_Your goal:_ Return, word for word, every entry in the listing below, but not its images.

_Dataset records:_
════════════════

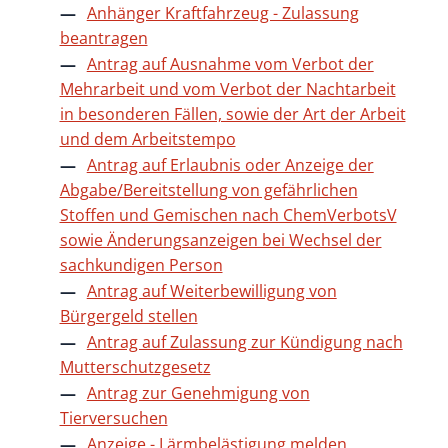
Anhänger Kraftfahrzeug - Zulassung
beantragen
Antrag auf Ausnahme vom Verbot der
Mehrarbeit und vom Verbot der Nachtarbeit
in besonderen Fällen, sowie der Art der Arbeit
und dem Arbeitstempo
Antrag auf Erlaubnis oder Anzeige der
Abgabe/Bereitstellung von gefährlichen
Stoffen und Gemischen nach ChemVerbotsV
sowie Änderungsanzeigen bei Wechsel der
sachkundigen Person
Antrag auf Weiterbewilligung von
Bürgergeld stellen
Antrag auf Zulassung zur Kündigung nach
Mutterschutzgesetz
Antrag zur Genehmigung von
Tierversuchen
Anzeige - Lärmbelästigung melden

════════════════

_Answer below:_
Anhänger Kraftfahrzeug - Zulassung
beantragen
Antrag auf Ausnahme vom Verbot der
Mehrarbeit und vom Verbot der Nachtarbeit
in besonderen Fällen, sowie der Art der Arbeit
und dem Arbeitstempo
Antrag auf Erlaubnis oder Anzeige der
Abgabe/Bereitstellung von gefährlichen
Stoffen und Gemischen nach ChemVerbotsV
sowie Änderungsanzeigen bei Wechsel der
sachkundigen Person
Antrag auf Weiterbewilligung von
Bürgergeld stellen
Antrag auf Zulassung zur Kündigung nach
Mutterschutzgesetz
Antrag zur Genehmigung von
Tierversuchen
Anzeige - Lärmbelästigung melden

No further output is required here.